Dylan Vitone: South Boston and Pittsburgh Project is featured in this Friday's Los Angeles Times Arts & Culture Section. The exhibition closes this Saturday, October 25th.
Dylan Vitone Dock Fight 2005 archival inkjet print 12 x 75 inches print size
When Daily Life is Seen in Panorama, by Leah Ollman
The panorama is among the least still of still photographic formats. Its horizontal sweep suggests breadth of time as well as place. You often can't see a panorama in its entirety from one spot; you have to move along it, progress through it.

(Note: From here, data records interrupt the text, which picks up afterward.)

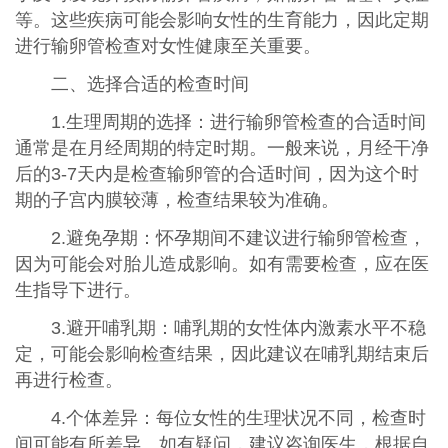
等。这些疾病可能会影响女性的生育能力，因此定期
进行输卵管检查对女性健康至关重要。
二、选择合适的检查时间
1.生理周期的选择：进行输卵管检查的合适时间
通常是在月经周期的特定时期。一般来说，月经干净
后的3-7天内是检查输卵管的合适时间，因为这个时
期的子宫内膜较薄，检查结果较为准确。
2.避免孕期：怀孕期间不建议进行输卵管检查，
因为可能会对胎儿造成影响。如有需要检查，应在医
生指导下进行。
3.避开哺乳期：哺乳期的女性体内激素水平不稳
定，可能会影响检查结果，因此建议在哺乳期结束后
再进行检查。
4.个体差异：每位女性的生理状况不同，检查时
间可能有所差异。如有疑问，建议咨询医生，根据自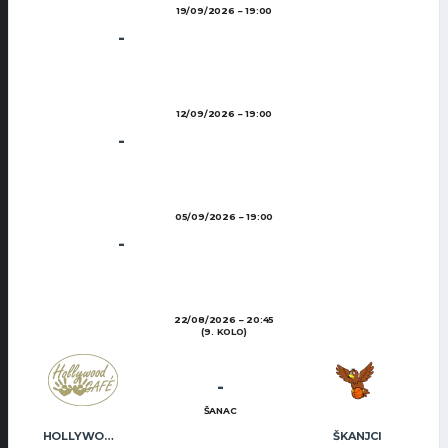
19/09/2026
19:00
-
12/09/2026
19:00
-
05/09/2026
19:00
-
22/08/2026
20:45
(9. KOLO)
-
ŠANAC
HOLLYWOOD CAFÉ
ŠKANJCI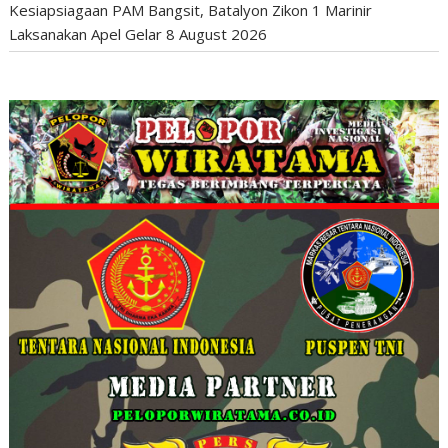
Kesiapsiagaan PAM Bangsit, Batalyon Zikon 1 Marinir
Laksanakan Apel Gelar
8 August 2026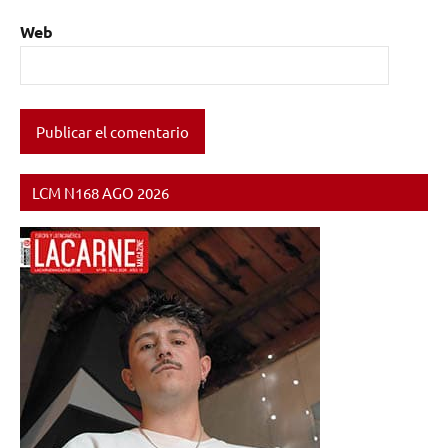
Web
LCM N168 AGO 2026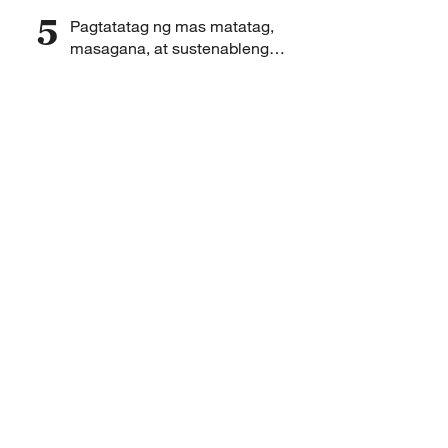
makatuwirang sistema ng
5
Pagtatatag ng mas matatag,
pangangasiwa sa daigdig
masagana, at sustenableng
komunidad na may
pinagbabahaginang
kinabukasang Sino-Thai,
ipinanawagan ni Pangulong Xi
Jinping ng Tsina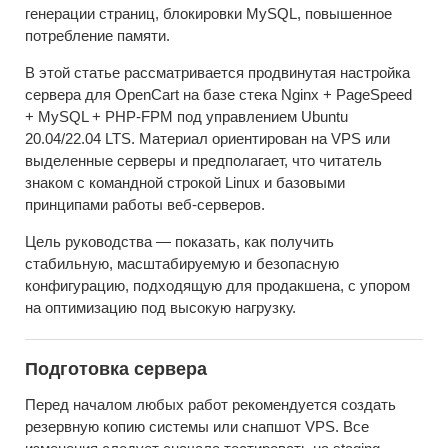
генерации страниц, блокировки MySQL, повышенное
потребление памяти.
В этой статье рассматривается продвинутая настройка
сервера для OpenCart на базе стека Nginx + PageSpeed
+ MySQL + PHP-FPM под управлением Ubuntu
20.04/22.04 LTS. Материал ориентирован на VPS или
выделенные серверы и предполагает, что читатель
знаком с командной строкой Linux и базовыми
принципами работы веб-серверов.
Цель руководства — показать, как получить
стабильную, масштабируемую и безопасную
конфигурацию, подходящую для продакшена, с упором
на оптимизацию под высокую нагрузку.
Подготовка сервера
Перед началом любых работ рекомендуется создать
резервную копию системы или снапшот VPS. Все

The cinematic storytelling potential of the format is put to good use in Dylan Vitone's photographs at DNJ Gallery. Vitone, a young photographer teaching at Carnegie Mellon University in Pittsburgh, creates panoramas up to 8 feet wide (and just 14 1/2 inches high) by digitally combining numerous pictures made from a single spot. The seams don't call much attention to themselves, so the images typically read as long, continuous, 360-degree views.
Working in the tradition of street photographers and social anthropologists such as Milton Rogovin and Bruce Davidson, Vitone makes extended portraits of communities through intimate observation of their everyday rituals. He has shot extensively in South Boston as well, though nearly all of the pictures here were made in Pittsburgh.
He surveys the scenes at a monster truck rally, a night at the roller rink, a bikini contest. He shoots the multiple narratives that unfurl simultaneously on a hot summer day when an Elmo sprinkler is set in the middle of a residential street. The pictures are dynamic -- rich in texture, detail and character. Vitone favors the natural choreography of the street over arranged poses, and the authenticity is palpable.
A few images mess effectively with the presumed congruency of linear time and linear format, showing the same figures multiple times in the same visually continuous scene. In "Dock Fight," time folds like an accordion, yielding a wonderfully syncopated image of two young men in various stages of light hand-to-hand combat.